Web Designers See Simpler Mobile Designs
“Technology evolves fast but always in the path of what users need,” IDSAdult.com CEO Jey P said. “Same thing with web design, I think it’s heading more and more toward simplicity and user experience, than to graphic design itself.
“Since the early years of the Internet and moreover in our industry, websites that care less about visual and more about interaction sell better, so thanks to all the new tools and technology we have nowadays the interaction with the user will be much more simple and more intuitive.”
Dickmans Design CEO Bruno Dickman said that ideally a mobile design looks like an application — more utilitarian, less gaudy eye-catching graphics.
“For mobile, you have to plan for functionality,” Dickman said. “It’s about making it easy to use. The mobile Internet isn’t that fast — so you have to keep it low on graphics.”
With some desktop websites being designed 100 percent with Flash technology, Dickman said some designers see adapting to its absence as a challenge. Additionally, another factor designers need to work around when designing for mobile is a smaller interface and the fact that users will be navigating with their fingers.

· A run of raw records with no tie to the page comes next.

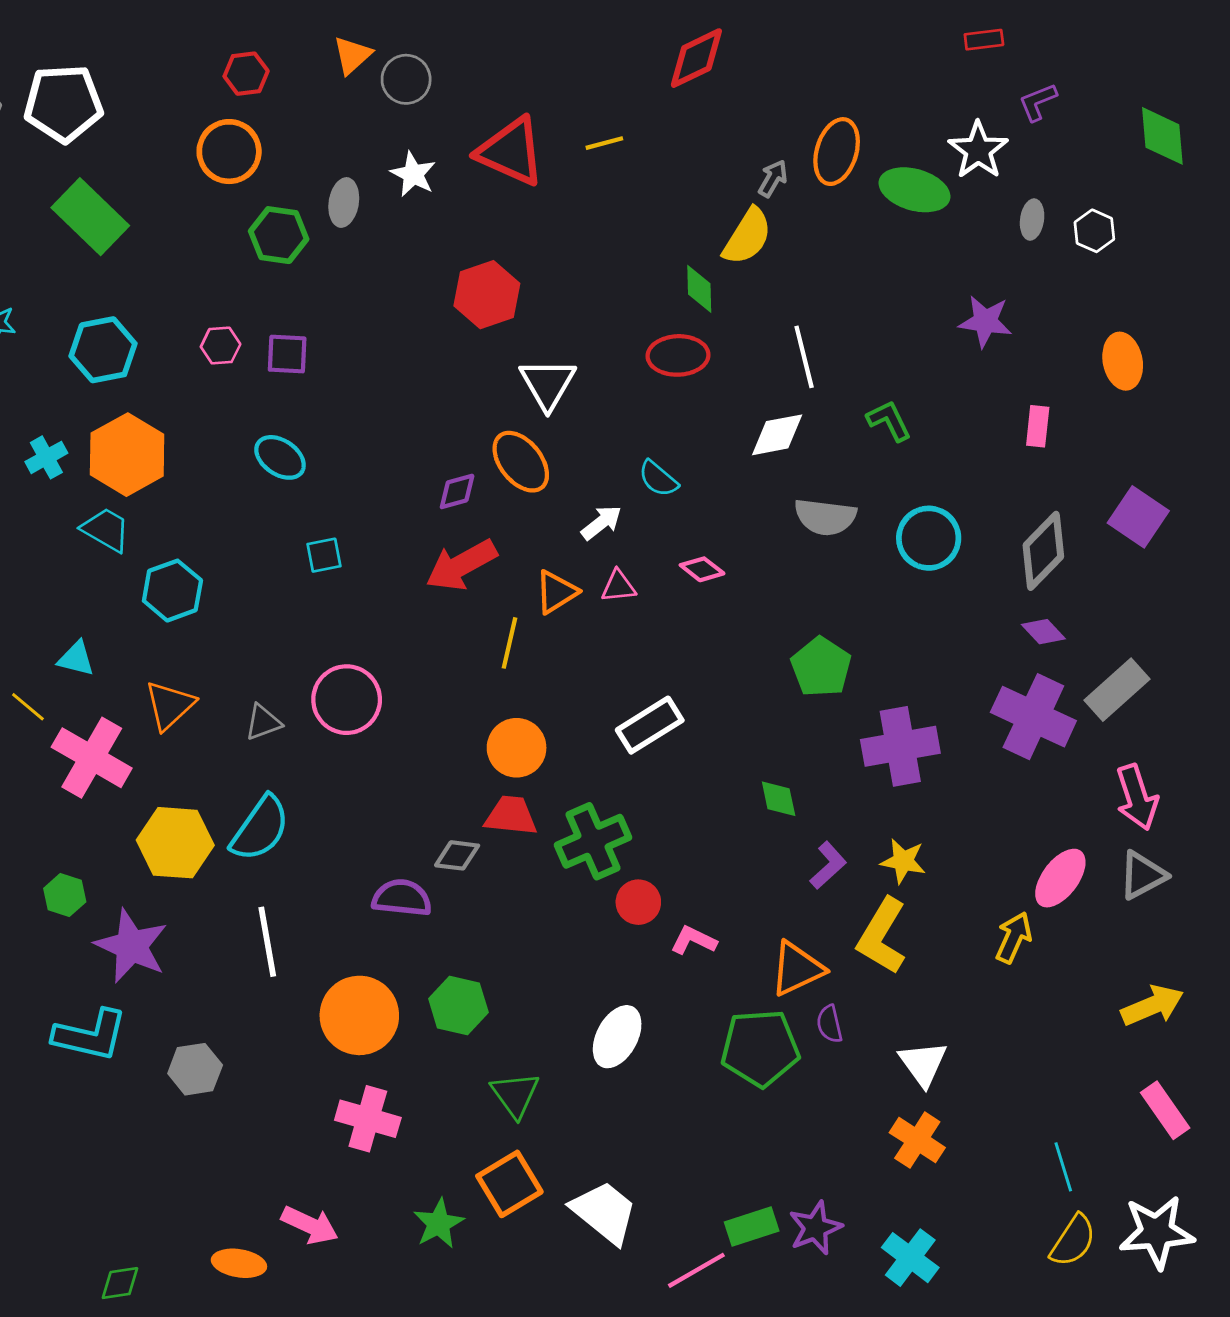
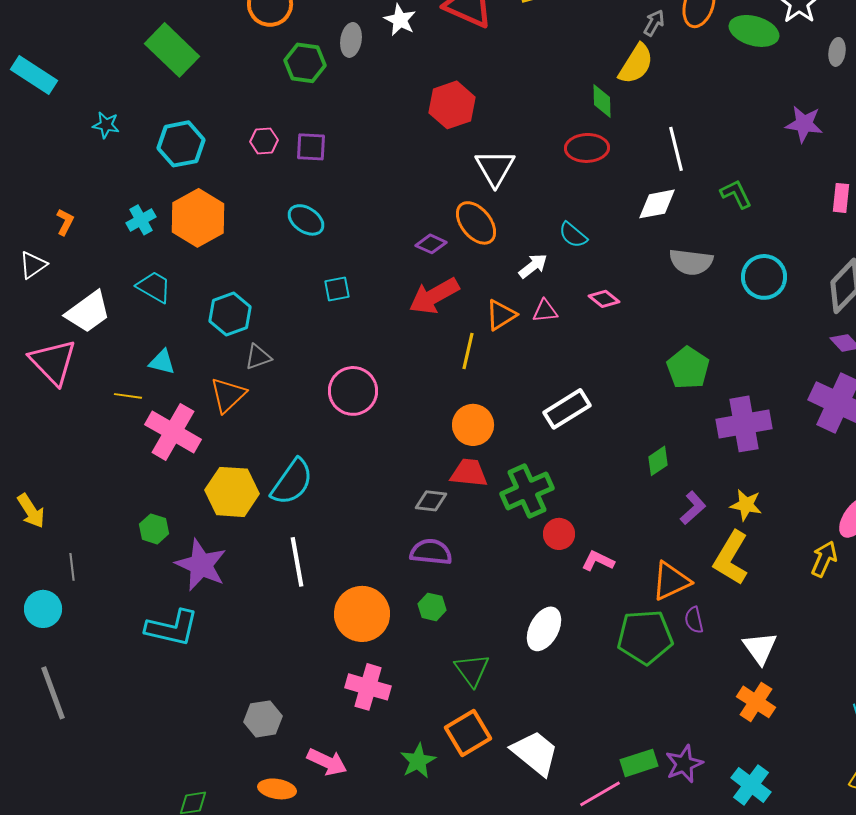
purple diamond: (457, 491) -> (431, 244), turned 40
cyan trapezoid: (106, 530) -> (154, 287), moved
yellow line: (28, 707) -> (128, 396), turned -32
gray triangle: (263, 722) -> (258, 357), moved
green diamond: (779, 799) -> (658, 461), turned 68
purple semicircle: (402, 898) -> (431, 552), moved
green hexagon: (458, 1005) -> (432, 607), size x0.7
gray hexagon: (195, 1069) -> (263, 719), moved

Referring to a study by Forrester Research that predicts the popularity of tablet devices to surpass notebooks, Dickman said designing for such devices will give way to greater monetization opportunities.
“Designing for the iPad [and other tablet devices] is a whole different animal,” Dickman said. “You have a lot more space and this gives you the opportunity to create something that is great for users — something that’s visually pleasing with an interface that allows for comfortable viewing.”
To keep up with the times, Dickman advises designers to focus on the end user.
“It’s all about the user experience,” Dickman said. “Users need to be able to browse your site with ease. The key message is that designers should focus on info architecture rather than graphics.”
Martin of Design4Porn.com said that new technologies, such as the recent development of jQTouch might be a cure to problematic Flash interfaces. Additionally, he said designers can correct delayed mobile Internet browsing by optimizing the server-side and database requests.
However, Martin said mobile isn’t the answer for all websites.
“I’m not worried about speed, what worries me are industry standards,” Martin said. “Take for example a website that sells airline tickets, this is just an ideal application of a website optimized for mobile devices — easy and simple to use, without heavy interface and design. Now compare it to a site that wants to stream VOD, I see many problems with video stream compatibility for different handhelds. Until platforms and standards merge to reasonable level, mobile Internet will always be very limited.”
Nevertheless, Martin said he sees the cross-browser and cross-device compatibility trend on the rise and hopes to see a merging of web standards.
“Regarding user experience I think websites might become more and more optimized for touch screens, be it a handheld or desktop PC,” Martin said. “This implies usage of new control and navigation methods.”